## Exercise prompt
From the line that includes "Ebonyi (136, 1849)" to the last line of the records, inclusive, repeat each line exactly.

§

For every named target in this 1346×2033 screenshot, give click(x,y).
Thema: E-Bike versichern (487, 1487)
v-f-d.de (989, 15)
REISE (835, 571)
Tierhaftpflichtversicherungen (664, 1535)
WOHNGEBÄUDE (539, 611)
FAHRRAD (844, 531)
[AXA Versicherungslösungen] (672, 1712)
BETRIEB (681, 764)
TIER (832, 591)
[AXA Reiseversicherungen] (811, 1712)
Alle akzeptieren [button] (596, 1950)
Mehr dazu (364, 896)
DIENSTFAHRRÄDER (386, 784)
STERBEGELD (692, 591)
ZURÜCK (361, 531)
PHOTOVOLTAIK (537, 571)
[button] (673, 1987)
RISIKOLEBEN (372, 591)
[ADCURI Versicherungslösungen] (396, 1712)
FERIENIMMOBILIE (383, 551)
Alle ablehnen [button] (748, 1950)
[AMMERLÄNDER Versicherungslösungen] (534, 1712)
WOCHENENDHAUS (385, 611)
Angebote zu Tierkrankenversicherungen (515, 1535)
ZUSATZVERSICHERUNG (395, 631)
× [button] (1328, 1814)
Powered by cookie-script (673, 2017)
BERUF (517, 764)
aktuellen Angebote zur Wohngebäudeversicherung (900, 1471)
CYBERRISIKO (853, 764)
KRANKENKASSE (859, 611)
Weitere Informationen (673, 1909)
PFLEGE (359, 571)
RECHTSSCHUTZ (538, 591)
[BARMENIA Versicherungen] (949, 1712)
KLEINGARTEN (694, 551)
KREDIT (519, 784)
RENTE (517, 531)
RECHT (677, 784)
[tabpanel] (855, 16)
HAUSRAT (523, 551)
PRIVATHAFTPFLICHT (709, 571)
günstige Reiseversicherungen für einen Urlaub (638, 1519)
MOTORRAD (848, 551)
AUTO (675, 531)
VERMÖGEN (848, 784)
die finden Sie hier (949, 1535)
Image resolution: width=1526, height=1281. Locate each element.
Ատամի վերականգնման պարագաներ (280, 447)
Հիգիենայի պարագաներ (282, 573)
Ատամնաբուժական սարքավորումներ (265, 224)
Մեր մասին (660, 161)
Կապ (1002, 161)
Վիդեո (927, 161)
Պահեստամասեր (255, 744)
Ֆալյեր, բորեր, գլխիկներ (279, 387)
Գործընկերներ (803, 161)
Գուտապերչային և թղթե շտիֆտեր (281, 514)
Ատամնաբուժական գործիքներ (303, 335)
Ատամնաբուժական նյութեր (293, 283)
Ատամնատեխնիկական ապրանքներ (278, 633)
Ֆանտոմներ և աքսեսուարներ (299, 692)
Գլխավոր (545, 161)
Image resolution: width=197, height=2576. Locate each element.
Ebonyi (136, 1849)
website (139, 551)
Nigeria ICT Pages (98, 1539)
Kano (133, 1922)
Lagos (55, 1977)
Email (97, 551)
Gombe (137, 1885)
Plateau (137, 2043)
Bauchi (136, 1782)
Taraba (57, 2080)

§

## Response
Ebonyi (136, 1849)
website (139, 551)
Nigeria ICT Pages (98, 1539)
Kano (133, 1922)
Lagos (55, 1977)
Email (97, 551)
Gombe (137, 1885)
Plateau (137, 2043)
Bauchi (136, 1782)
Taraba (57, 2080)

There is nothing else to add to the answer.